Residuals vs. Each Predictor

# Create residuals column
data$resid <- residuals(model, type = "pearson")

# Residuals vs Budget
ggplot(data, aes(x = budget, y = resid)) +
  geom_point(alpha = 0.5) +
  geom_smooth(se = FALSE) +
  labs(title = "Residuals vs Budget")
## `geom_smooth()` using method = 'gam' and formula = 'y ~ s(x, bs = "cs")'

# Residuals vs Revenue
ggplot(data, aes(x = revenue, y = resid)) +
  geom_point(alpha = 0.5) +
  geom_smooth(se = FALSE) +
  labs(title = "Residuals vs Revenue")
## `geom_smooth()` using method = 'gam' and formula = 'y ~ s(x, bs = "cs")'

# Residuals vs Popularity
ggplot(data, aes(x = popularity, y = resid)) +
  geom_point(alpha = 0.5) +
  geom_smooth(se = FALSE) +
  labs(title = "Residuals vs Popularity")
## `geom_smooth()` using method = 'gam' and formula = 'y ~ s(x, bs = "cs")'

  • Residuals vs. Budget shows a slight upward curve indicating that it hints at a weak non-linear relationship. Residuals vs. Revenue shows a fairly even spread indicating that it is a good fit.
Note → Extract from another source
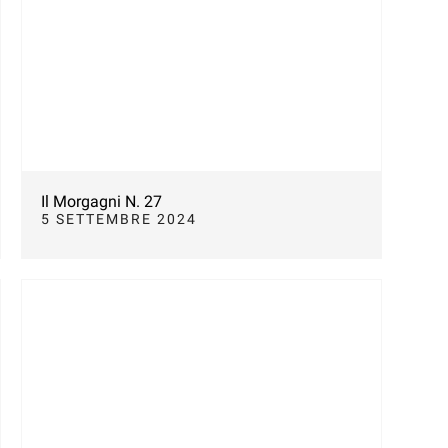
Il Morgagni N. 27
5 SETTEMBRE 2024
Residuals vs. Popularity shows a clear curve with non-linearity which it may need transformation to fix.

Histogram of Residuals

hist(residuals(model, type = "pearson"),
     breaks = 30,
     main = "Histogram of Pearson Residuals",
     xlab = "Pearson Residuals",
     col = "lightgreen",
     border = "white")

  • The distribution is slightly right-skewed, meaning most residuals are near zero, but there are a few high positive residuals. It suggests that the model somtimes underpredicts runtime for a subset of movies.

Normal QQ Plot

plot(model, which = 2)

  • The residuals deviate from the diagonal line in the upper tail, suggesting that the residuals are not perfectly normally distributed.

Cook’s Distance

plot(model, which = 4)

  • Most observations have low influence, but one point (observation 30701) is highly influential and should be checked. It could be an outlier or data entry error that’s affecting the model’s coefficients.
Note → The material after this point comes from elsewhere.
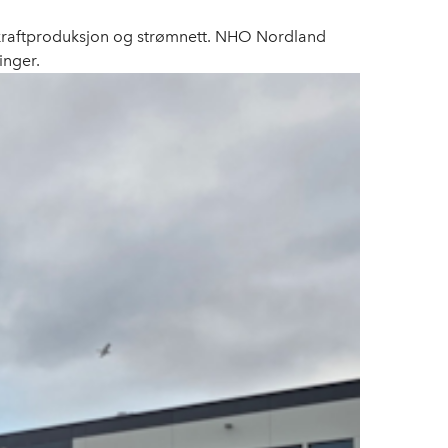
t kraftproduksjon og strømnett. NHO Nordland
inger.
Interpreting A Coefficient

After diagnosing the model we now move to interpreting our coefficient, I chose to interpret revenue.

coef_revenue <- coef(model)["revenue"]
exp(coef_revenue)
## revenue 
##       1
  • A one-unit increase in revenue has no measurable effect on predicted runtime. It shows that revenue doesn't meaningfully influence runtime in this model.

Conclusion

  • The Poisson model shows that budget has some effect on runtime, while revenue and popularity don’t. However, the diagnostics suggestsed that the model isn’t a perfect fit indicating that other factors likely influence runtime more.